L'Église règle la pensée, définit le dogme, établit les préceptes de la morale sur la vérité révélée, protège les peuples par sa suprématie spirituelle, défend hautement la liberté de conscience contre l'oppression trop fréquente des puissances humaines. Par ses lois, par ses rites, par ses dogmes qui sont autant de ressorts doux et puissans, elle nous fait entrer dans la vraie liberté des enfans de Dieu; elle va plus loin; elle nous protège contre nous-même, tyran mille fois plus à craindre que tous les autres, puisqu'elle nous fournit une autorité meilleure que la nôtre; car enfin la question se réduit à ces deux termes: lequel vaut le mieux, d'obéir à l'Église, à Dieu, ou de s'obéir à soi-même ? Avec l'autorité catholique et divine, le pouvoir régulateur des esprits et des consciences n'est que le rétablissement de l'ordre et des voies véritables où doit marcher l'humanité pour être libre. Sans l'autorité catholique, plus d'autre logique, plus d'autre histoire que l'histoire et la logique des variations, des fluctuations et des folles erreurs de la mobilité humaine. Rien de plus triste, après tout, que l'autorité du moi. Dès que le principe sauveur de la dépendance religieuse est retranché d'un cœur, les influences les plus désastreuses s'en emparent; on croit se gouverner soi-même, on obéit à mille despotes impérieux. Après les penchans et les passions, c'est l'opinion qui tyrannise. On suit en aveugle l'impulsion donnée, à la manière de ces troupeaux que guide la main du pâtre. Pour combien d'hommes, cet adage: Le maître l'a dit, n'est il pas un principe souverain et régulateur?

Le philosophe chrétien aborde ensuite de front la grande objection, que font à l'Église toutes les sectes séparées, tous les ennemis déclarés ou cachés qui s'élèvent contre elle : la liberté de conscience, la liberté de la pensée. Voici les explications claires et nettes par lesquelles il y répond :

Mais j'entends retentir à mes oreilles les grands principes de liberté de conscience, de liberté de la pensée. Certes, Messieurs, je les adopte, et j'en ai peut-être ici besoin plus qu'aucun autre. Oui, elle est belle et noble cette doctrine de la liberté de la conscience et de la pensée; mais je comprends invinciblement aussi que, pour être d'autant plus libre, l'homme doit porter en soi, doit trouver près de soi la plus grande force possible de vérité, d'obligation et de devoir, afin de s'attacher librement et par choix à Dieu, au vrai, à la vertu, au bien.

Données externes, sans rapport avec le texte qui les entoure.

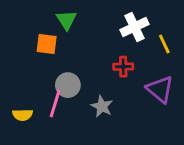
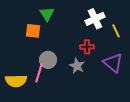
gray star: (102, 106) -> (77, 66), moved
yellow semicircle: (23, 115) -> (16, 81), size x1.5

Messieurs, je dis obligation et devoir, nullement coaction et violence, à Dieu ne plaise! Et qu'est-ce donc qu'une autorité spirituelle, infaillible dans la foi? La plus grande obligation possible, le plus puissant secours pour connaître et garder la vérité, la vertu. C'est même le moyen unique de sauver parmi les hommes la vérité; elle est détruite, s'il n'y a pas de bases infinies, si la foi n'est pas fixée; c'est l'eau du torrent qui déborde, et qui s'égare. Sachons donc, Messieurs, je vous en conjure, parler un mâle et franc lan gage, et laissons là les paroles mensongères des races dégénérées. L'autorité infaillible de l'Eglise est la garantie propre de la liberté. Pourquoi? Précisément parce qu'elle oblige au vrai, et qu'elle le définit souverainement; parce qu'elle est l'autorité.

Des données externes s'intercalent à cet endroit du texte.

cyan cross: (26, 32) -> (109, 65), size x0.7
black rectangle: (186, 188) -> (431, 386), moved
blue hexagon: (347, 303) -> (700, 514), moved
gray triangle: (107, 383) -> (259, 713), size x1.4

Des idées mesquines et étroites, la mollesse profonde d'intelligences déchues se dissimulent et se cachent sous le beau nom de liberté. Elles en abusent. Ne confondez jamais deux choses parfaitement distinctes: la liberté de l'homme extérieur et la liberté de l'homme intérieur. Extérieurement, il ne faut encore une fois ni coaction ni violence jamais; l'Eglise n'en veut pas non plus contre elle. Intérieurement et comme obligation de conscience, plus il y a d'autorité et de force pour écarter l'erreur, le mal, plus l'homme est libre. Sans contredit, telle est l'autorité de l'Eglise......

2e proposition. La vie du catholique est éminemment la plus digne d'une raison saine et élevée. C'est ce que l'orateur prouve par les considérations suivantes.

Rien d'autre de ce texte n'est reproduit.